Available data —
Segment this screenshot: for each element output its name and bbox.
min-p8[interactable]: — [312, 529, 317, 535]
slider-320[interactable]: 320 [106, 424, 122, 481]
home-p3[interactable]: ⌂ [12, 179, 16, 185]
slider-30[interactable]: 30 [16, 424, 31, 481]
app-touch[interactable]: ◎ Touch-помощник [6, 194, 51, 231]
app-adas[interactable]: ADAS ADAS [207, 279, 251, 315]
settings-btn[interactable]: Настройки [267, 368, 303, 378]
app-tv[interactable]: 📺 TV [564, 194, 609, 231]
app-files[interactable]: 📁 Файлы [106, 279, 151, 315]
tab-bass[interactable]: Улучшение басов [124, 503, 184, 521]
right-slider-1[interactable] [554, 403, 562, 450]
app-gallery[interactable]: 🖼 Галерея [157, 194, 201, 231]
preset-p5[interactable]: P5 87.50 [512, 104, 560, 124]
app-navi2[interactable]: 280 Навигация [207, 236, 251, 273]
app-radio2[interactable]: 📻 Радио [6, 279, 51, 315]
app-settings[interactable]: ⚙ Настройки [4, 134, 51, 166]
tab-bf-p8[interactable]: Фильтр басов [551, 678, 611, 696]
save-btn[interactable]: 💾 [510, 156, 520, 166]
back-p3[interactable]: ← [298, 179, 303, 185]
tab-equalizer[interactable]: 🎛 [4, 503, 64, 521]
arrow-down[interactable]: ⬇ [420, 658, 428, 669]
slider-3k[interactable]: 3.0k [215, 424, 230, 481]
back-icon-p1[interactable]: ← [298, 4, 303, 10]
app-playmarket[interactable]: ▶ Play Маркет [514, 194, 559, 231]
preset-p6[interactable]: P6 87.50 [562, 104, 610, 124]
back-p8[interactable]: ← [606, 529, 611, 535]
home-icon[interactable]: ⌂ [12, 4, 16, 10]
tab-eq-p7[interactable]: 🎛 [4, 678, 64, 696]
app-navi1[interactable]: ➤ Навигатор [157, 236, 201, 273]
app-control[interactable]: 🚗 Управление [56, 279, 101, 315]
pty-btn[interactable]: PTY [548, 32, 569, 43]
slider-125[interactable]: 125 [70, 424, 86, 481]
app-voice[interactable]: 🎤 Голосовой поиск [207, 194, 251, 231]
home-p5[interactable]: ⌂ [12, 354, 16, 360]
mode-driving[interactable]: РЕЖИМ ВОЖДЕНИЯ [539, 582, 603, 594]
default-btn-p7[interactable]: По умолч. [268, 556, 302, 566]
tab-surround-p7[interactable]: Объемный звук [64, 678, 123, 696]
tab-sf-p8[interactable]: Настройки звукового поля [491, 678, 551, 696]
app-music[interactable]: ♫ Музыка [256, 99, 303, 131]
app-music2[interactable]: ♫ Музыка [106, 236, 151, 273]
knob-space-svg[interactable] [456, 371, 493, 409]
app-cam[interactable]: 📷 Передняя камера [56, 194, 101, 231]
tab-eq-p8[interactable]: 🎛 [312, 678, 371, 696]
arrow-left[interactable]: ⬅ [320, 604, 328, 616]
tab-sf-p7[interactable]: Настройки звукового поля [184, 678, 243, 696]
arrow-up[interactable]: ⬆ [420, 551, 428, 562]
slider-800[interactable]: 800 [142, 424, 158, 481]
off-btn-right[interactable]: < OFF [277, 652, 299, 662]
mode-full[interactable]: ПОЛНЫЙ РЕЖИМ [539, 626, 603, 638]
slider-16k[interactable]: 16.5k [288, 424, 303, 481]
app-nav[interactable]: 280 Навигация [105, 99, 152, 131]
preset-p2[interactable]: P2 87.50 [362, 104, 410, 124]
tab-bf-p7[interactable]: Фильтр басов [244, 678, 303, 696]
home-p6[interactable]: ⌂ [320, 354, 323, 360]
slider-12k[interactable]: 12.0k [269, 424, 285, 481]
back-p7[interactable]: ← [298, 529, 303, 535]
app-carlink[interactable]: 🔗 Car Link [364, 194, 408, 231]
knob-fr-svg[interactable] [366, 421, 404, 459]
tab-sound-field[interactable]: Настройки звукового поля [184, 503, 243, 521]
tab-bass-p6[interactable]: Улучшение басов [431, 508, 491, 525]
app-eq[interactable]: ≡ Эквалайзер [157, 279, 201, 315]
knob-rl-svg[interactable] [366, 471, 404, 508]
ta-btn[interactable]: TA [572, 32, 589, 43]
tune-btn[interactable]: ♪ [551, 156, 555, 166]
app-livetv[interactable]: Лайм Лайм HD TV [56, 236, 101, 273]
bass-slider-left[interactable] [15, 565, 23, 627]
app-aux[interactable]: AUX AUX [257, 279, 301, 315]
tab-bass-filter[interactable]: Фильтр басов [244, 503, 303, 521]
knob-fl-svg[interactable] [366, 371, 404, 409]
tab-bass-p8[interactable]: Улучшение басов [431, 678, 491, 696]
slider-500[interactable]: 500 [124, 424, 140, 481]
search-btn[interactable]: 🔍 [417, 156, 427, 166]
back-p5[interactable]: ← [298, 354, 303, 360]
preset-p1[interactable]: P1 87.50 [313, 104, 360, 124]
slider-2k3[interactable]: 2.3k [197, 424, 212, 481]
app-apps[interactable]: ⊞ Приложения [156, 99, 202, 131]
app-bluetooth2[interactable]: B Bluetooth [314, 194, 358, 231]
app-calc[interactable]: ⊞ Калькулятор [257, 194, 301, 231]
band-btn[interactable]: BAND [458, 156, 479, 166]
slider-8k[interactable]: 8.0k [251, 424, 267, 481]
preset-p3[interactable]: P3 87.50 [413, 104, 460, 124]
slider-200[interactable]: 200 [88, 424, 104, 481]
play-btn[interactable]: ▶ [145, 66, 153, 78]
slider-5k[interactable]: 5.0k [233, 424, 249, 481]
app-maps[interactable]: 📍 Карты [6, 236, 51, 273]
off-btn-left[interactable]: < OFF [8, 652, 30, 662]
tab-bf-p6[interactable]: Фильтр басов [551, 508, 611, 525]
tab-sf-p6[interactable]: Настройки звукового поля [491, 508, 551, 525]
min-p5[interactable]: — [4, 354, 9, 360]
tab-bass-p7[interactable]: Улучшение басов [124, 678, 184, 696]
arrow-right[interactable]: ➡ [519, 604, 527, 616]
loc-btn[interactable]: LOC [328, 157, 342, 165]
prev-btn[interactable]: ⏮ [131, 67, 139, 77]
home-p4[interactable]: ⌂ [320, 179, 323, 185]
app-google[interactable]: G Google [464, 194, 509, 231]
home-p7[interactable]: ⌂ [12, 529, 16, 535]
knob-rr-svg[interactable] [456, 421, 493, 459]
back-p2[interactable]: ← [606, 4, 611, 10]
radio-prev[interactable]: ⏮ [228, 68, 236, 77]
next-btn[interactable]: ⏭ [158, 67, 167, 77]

Required action —
The answer should repeat every line of the listing exactly.

Output for this exercise —
Segment this screenshot: for each element output its name and bbox.
min-p8[interactable]: — [312, 529, 317, 535]
slider-320[interactable]: 320 [106, 424, 122, 481]
home-p3[interactable]: ⌂ [12, 179, 16, 185]
slider-30[interactable]: 30 [16, 424, 31, 481]
app-touch[interactable]: ◎ Touch-помощник [6, 194, 51, 231]
app-adas[interactable]: ADAS ADAS [207, 279, 251, 315]
settings-btn[interactable]: Настройки [267, 368, 303, 378]
app-tv[interactable]: 📺 TV [564, 194, 609, 231]
app-files[interactable]: 📁 Файлы [106, 279, 151, 315]
tab-bass[interactable]: Улучшение басов [124, 503, 184, 521]
right-slider-1[interactable] [554, 403, 562, 450]
app-gallery[interactable]: 🖼 Галерея [157, 194, 201, 231]
preset-p5[interactable]: P5 87.50 [512, 104, 560, 124]
app-navi2[interactable]: 280 Навигация [207, 236, 251, 273]
app-radio2[interactable]: 📻 Радио [6, 279, 51, 315]
app-settings[interactable]: ⚙ Настройки [4, 134, 51, 166]
tab-bf-p8[interactable]: Фильтр басов [551, 678, 611, 696]
save-btn[interactable]: 💾 [510, 156, 520, 166]
back-p3[interactable]: ← [298, 179, 303, 185]
tab-equalizer[interactable]: 🎛 [4, 503, 64, 521]
arrow-down[interactable]: ⬇ [420, 658, 428, 669]
slider-3k[interactable]: 3.0k [215, 424, 230, 481]
back-icon-p1[interactable]: ← [298, 4, 303, 10]
app-playmarket[interactable]: ▶ Play Маркет [514, 194, 559, 231]
preset-p6[interactable]: P6 87.50 [562, 104, 610, 124]
back-p8[interactable]: ← [606, 529, 611, 535]
home-icon[interactable]: ⌂ [12, 4, 16, 10]
tab-eq-p7[interactable]: 🎛 [4, 678, 64, 696]
app-navi1[interactable]: ➤ Навигатор [157, 236, 201, 273]
app-control[interactable]: 🚗 Управление [56, 279, 101, 315]
pty-btn[interactable]: PTY [548, 32, 569, 43]
slider-125[interactable]: 125 [70, 424, 86, 481]
app-voice[interactable]: 🎤 Голосовой поиск [207, 194, 251, 231]
home-p5[interactable]: ⌂ [12, 354, 16, 360]
mode-driving[interactable]: РЕЖИМ ВОЖДЕНИЯ [539, 582, 603, 594]
default-btn-p7[interactable]: По умолч. [268, 556, 302, 566]
tab-surround-p7[interactable]: Объемный звук [64, 678, 123, 696]
tab-sf-p8[interactable]: Настройки звукового поля [491, 678, 551, 696]
app-music[interactable]: ♫ Музыка [256, 99, 303, 131]
app-music2[interactable]: ♫ Музыка [106, 236, 151, 273]
knob-space-svg[interactable] [456, 371, 493, 409]
app-cam[interactable]: 📷 Передняя камера [56, 194, 101, 231]
tab-eq-p8[interactable]: 🎛 [312, 678, 371, 696]
arrow-left[interactable]: ⬅ [320, 604, 328, 616]
tab-sf-p7[interactable]: Настройки звукового поля [184, 678, 243, 696]
arrow-up[interactable]: ⬆ [420, 551, 428, 562]
slider-800[interactable]: 800 [142, 424, 158, 481]
off-btn-right[interactable]: < OFF [277, 652, 299, 662]
mode-full[interactable]: ПОЛНЫЙ РЕЖИМ [539, 626, 603, 638]
slider-16k[interactable]: 16.5k [288, 424, 303, 481]
app-nav[interactable]: 280 Навигация [105, 99, 152, 131]
preset-p2[interactable]: P2 87.50 [362, 104, 410, 124]
tab-bf-p7[interactable]: Фильтр басов [244, 678, 303, 696]
home-p6[interactable]: ⌂ [320, 354, 323, 360]
slider-12k[interactable]: 12.0k [269, 424, 285, 481]
back-p7[interactable]: ← [298, 529, 303, 535]
app-carlink[interactable]: 🔗 Car Link [364, 194, 408, 231]
knob-fr-svg[interactable] [366, 421, 404, 459]
tab-sound-field[interactable]: Настройки звукового поля [184, 503, 243, 521]
tab-bass-p6[interactable]: Улучшение басов [431, 508, 491, 525]
app-eq[interactable]: ≡ Эквалайзер [157, 279, 201, 315]
knob-rl-svg[interactable] [366, 471, 404, 508]
ta-btn[interactable]: TA [572, 32, 589, 43]
tune-btn[interactable]: ♪ [551, 156, 555, 166]
app-livetv[interactable]: Лайм Лайм HD TV [56, 236, 101, 273]
bass-slider-left[interactable] [15, 565, 23, 627]
app-aux[interactable]: AUX AUX [257, 279, 301, 315]
tab-bass-filter[interactable]: Фильтр басов [244, 503, 303, 521]
knob-fl-svg[interactable] [366, 371, 404, 409]
tab-bass-p8[interactable]: Улучшение басов [431, 678, 491, 696]
slider-500[interactable]: 500 [124, 424, 140, 481]
search-btn[interactable]: 🔍 [417, 156, 427, 166]
back-p5[interactable]: ← [298, 354, 303, 360]
preset-p1[interactable]: P1 87.50 [313, 104, 360, 124]
slider-2k3[interactable]: 2.3k [197, 424, 212, 481]
app-apps[interactable]: ⊞ Приложения [156, 99, 202, 131]
app-bluetooth2[interactable]: B Bluetooth [314, 194, 358, 231]
app-calc[interactable]: ⊞ Калькулятор [257, 194, 301, 231]
band-btn[interactable]: BAND [458, 156, 479, 166]
slider-8k[interactable]: 8.0k [251, 424, 267, 481]
preset-p3[interactable]: P3 87.50 [413, 104, 460, 124]
slider-200[interactable]: 200 [88, 424, 104, 481]
play-btn[interactable]: ▶ [145, 66, 153, 78]
slider-5k[interactable]: 5.0k [233, 424, 249, 481]
app-maps[interactable]: 📍 Карты [6, 236, 51, 273]
off-btn-left[interactable]: < OFF [8, 652, 30, 662]
tab-bf-p6[interactable]: Фильтр басов [551, 508, 611, 525]
tab-sf-p6[interactable]: Настройки звукового поля [491, 508, 551, 525]
min-p5[interactable]: — [4, 354, 9, 360]
tab-bass-p7[interactable]: Улучшение басов [124, 678, 184, 696]
arrow-right[interactable]: ➡ [519, 604, 527, 616]
loc-btn[interactable]: LOC [328, 157, 342, 165]
prev-btn[interactable]: ⏮ [131, 67, 139, 77]
home-p4[interactable]: ⌂ [320, 179, 323, 185]
app-google[interactable]: G Google [464, 194, 509, 231]
home-p7[interactable]: ⌂ [12, 529, 16, 535]
knob-rr-svg[interactable] [456, 421, 493, 459]
back-p2[interactable]: ← [606, 4, 611, 10]
radio-prev[interactable]: ⏮ [228, 68, 236, 77]
next-btn[interactable]: ⏭ [158, 67, 167, 77]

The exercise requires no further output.